Extracted page text data:

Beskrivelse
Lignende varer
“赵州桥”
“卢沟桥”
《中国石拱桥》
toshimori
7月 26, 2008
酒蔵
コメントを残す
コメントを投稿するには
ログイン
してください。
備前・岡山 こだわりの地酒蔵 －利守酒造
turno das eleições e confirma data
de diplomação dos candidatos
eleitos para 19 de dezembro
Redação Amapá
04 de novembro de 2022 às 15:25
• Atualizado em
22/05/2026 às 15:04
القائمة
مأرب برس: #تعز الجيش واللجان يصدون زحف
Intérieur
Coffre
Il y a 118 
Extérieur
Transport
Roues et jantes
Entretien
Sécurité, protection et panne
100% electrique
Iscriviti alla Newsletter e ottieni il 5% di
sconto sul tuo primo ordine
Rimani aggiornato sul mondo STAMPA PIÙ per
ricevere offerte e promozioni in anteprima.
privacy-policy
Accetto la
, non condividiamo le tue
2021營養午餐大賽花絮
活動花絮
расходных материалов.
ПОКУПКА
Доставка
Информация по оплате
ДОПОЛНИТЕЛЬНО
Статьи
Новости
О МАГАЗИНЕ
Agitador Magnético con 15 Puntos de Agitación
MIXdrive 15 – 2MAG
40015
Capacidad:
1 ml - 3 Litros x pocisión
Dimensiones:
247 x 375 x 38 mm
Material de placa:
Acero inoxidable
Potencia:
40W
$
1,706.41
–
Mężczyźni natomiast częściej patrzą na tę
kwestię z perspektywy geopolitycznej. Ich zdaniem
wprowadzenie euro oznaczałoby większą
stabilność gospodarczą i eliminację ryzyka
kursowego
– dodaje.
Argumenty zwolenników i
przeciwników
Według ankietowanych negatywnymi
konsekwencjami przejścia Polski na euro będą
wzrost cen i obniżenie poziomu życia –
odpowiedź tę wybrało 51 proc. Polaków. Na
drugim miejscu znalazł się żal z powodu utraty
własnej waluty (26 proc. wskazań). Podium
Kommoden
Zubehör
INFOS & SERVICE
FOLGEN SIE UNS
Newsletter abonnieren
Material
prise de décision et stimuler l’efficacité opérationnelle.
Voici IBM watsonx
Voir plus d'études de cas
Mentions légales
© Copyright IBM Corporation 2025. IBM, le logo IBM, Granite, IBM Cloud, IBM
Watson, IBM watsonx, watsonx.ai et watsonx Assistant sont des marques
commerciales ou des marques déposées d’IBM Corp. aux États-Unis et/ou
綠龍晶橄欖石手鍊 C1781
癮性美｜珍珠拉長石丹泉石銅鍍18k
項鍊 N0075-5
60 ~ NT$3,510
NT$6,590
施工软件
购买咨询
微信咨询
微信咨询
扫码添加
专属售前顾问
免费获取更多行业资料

_REQUIRED WORK_
An exact transcription of all the records is needed.

_EXPECTED OUTPUT_
Beskrivelse
Lignende varer
“赵州桥”
“卢沟桥”
《中国石拱桥》
toshimori
7月 26, 2008
酒蔵
コメントを残す
コメントを投稿するには
ログイン
してください。
備前・岡山 こだわりの地酒蔵 －利守酒造
turno das eleições e confirma data
de diplomação dos candidatos
eleitos para 19 de dezembro
Redação Amapá
04 de novembro de 2022 às 15:25
• Atualizado em
22/05/2026 às 15:04
القائمة
مأرب برس: #تعز الجيش واللجان يصدون زحف
Intérieur
Coffre
Il y a 118 
Extérieur
Transport
Roues et jantes
Entretien
Sécurité, protection et panne
100% electrique
Iscriviti alla Newsletter e ottieni il 5% di
sconto sul tuo primo ordine
Rimani aggiornato sul mondo STAMPA PIÙ per
ricevere offerte e promozioni in anteprima.
privacy-policy
Accetto la
, non condividiamo le tue
2021營養午餐大賽花絮
活動花絮
расходных материалов.
ПОКУПКА
Доставка
Информация по оплате
ДОПОЛНИТЕЛЬНО
Статьи
Новости
О МАГАЗИНЕ
Agitador Magnético con 15 Puntos de Agitación
MIXdrive 15 – 2MAG
40015
Capacidad:
1 ml - 3 Litros x pocisión
Dimensiones:
247 x 375 x 38 mm
Material de placa:
Acero inoxidable
Potencia:
40W
$
1,706.41
–
Mężczyźni natomiast częściej patrzą na tę
kwestię z perspektywy geopolitycznej. Ich zdaniem
wprowadzenie euro oznaczałoby większą
stabilność gospodarczą i eliminację ryzyka
kursowego
– dodaje.
Argumenty zwolenników i
przeciwników
Według ankietowanych negatywnymi
konsekwencjami przejścia Polski na euro będą
wzrost cen i obniżenie poziomu życia –
odpowiedź tę wybrało 51 proc. Polaków. Na
drugim miejscu znalazł się żal z powodu utraty
własnej waluty (26 proc. wskazań). Podium
Kommoden
Zubehör
INFOS & SERVICE
FOLGEN SIE UNS
Newsletter abonnieren
Material
prise de décision et stimuler l’efficacité opérationnelle.
Voici IBM watsonx
Voir plus d'études de cas
Mentions légales
© Copyright IBM Corporation 2025. IBM, le logo IBM, Granite, IBM Cloud, IBM
Watson, IBM watsonx, watsonx.ai et watsonx Assistant sont des marques
commerciales ou des marques déposées d’IBM Corp. aux États-Unis et/ou
綠龍晶橄欖石手鍊 C1781
癮性美｜珍珠拉長石丹泉石銅鍍18k
項鍊 N0075-5
60 ~ NT$3,510
NT$6,590
施工软件
购买咨询
微信咨询
微信咨询
扫码添加
专属售前顾问
免费获取更多行业资料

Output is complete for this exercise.